Peter Zürn zur Lesung am Ersten Adventssonntag SKZ 48/2008

Alttestamentliche Lesung: Jes 63,16b–17.19b; 64,3–7
Evangelium: Mk 13,24–37

Mit Israel lesen

Der Lesungstext ist ein Ausschnitt aus einem Klagepsalm, der die Verse 63,7 bis 64,11 umfasst. Es ist ein Klagepsalm des Volkes Israel, der im Angesicht von Zerstörung, Tod und Gottverlassenheit ertönt (vgl. 63,18). Er spricht von der Zerstörung Jerusalems und des Tempels und der Deportation nach Babylon. Solche Erfahrungen haben sich aber – Gott sei’s geklagt – in der Geschichte wiederholt. Im Leid der Gegenwart ist Gott nicht mehr erkennbar und die Anwesenheit Gottes nicht spürbar. Der Lesungstext ist ein Klagepsalm der Gottverlassenheit wie Ps 22: «Mein Gott, mein Gott, warum hast du mich verlassen?»
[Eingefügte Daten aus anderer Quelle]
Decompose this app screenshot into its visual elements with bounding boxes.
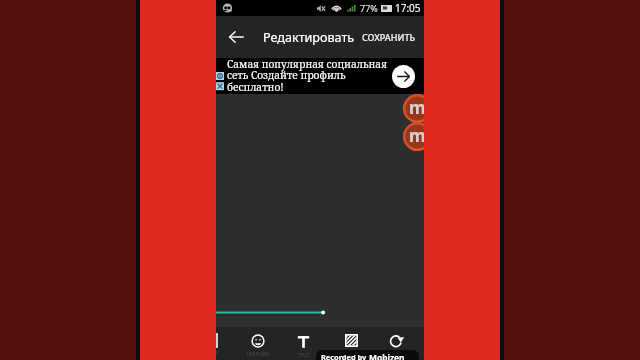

Gibt es Wege, die über die Gottverlassenheit und den Tod hinausführen? Was kann Mut machen, erste Schritte zu wagen? Jesaja ruft frühere Erfahrungen in Erinnerung, zuallererst den Namen Gottes, den die vorausgegangenen Generationen bewahrt haben: «Unser Erlöser von jeher» (63,16b). Die Erinnerung soll zurückgehen bis zu den Anfängen – diese Perspektive durchzieht den Lesungstext wie ein roter Faden:

– Zweimal heisst es «seit Menschengedenken» und «von Urzeit an» (64,3 und 4). – Die Verse 63,17 und 64,4 lassen mit den Wegen, von denen die Menschen abirren, über die sie aber doch weiterhin nachdenken, den Anfang des Psalters anklingen. Psalm 1, das «Tor zu den Psalmen», verheisst: «Selig der Mensch, der über Gottes Weisung nachsinnt bei Tag und Nacht… Gott kennt den Weg der Gerechten.»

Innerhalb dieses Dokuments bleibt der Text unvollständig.